* What you are asked to do
Once you find the line with "מנהלת החדשנות" in the data that follows, repeat it and every line after it exactly, through the line with "אדם טבע ודין".

[Transcribed page contents]
____

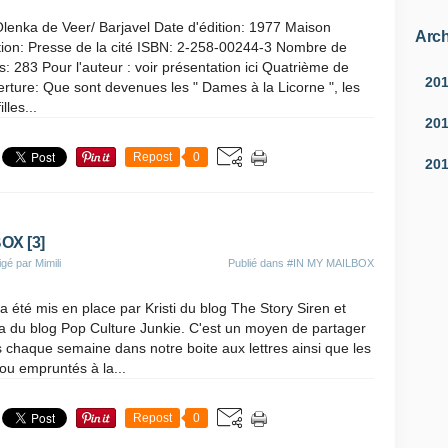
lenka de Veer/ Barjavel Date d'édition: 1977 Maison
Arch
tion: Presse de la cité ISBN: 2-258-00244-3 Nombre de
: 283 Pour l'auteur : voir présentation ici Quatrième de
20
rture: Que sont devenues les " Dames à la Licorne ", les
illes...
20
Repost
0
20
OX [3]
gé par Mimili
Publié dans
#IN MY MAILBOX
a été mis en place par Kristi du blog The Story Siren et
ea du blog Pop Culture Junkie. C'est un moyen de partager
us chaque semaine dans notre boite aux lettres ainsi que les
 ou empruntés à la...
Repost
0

____

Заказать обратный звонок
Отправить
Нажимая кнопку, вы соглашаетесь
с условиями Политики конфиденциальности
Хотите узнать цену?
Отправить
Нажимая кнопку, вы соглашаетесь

____

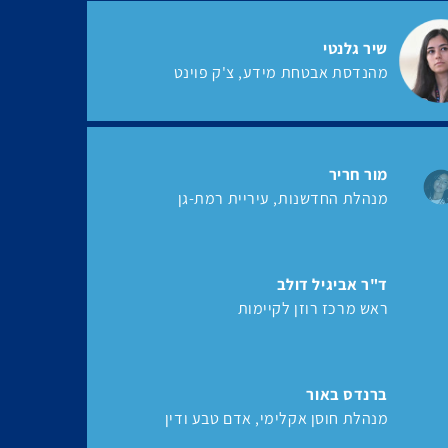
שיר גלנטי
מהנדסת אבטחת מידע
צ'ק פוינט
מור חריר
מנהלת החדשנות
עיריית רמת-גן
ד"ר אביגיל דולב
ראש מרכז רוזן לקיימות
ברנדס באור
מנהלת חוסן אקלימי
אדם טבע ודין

____

* The answer
מנהלת החדשנות
עיריית רמת-גן
ד"ר אביגיל דולב
ראש מרכז רוזן לקיימות
ברנדס באור
מנהלת חוסן אקלימי
אדם טבע ודין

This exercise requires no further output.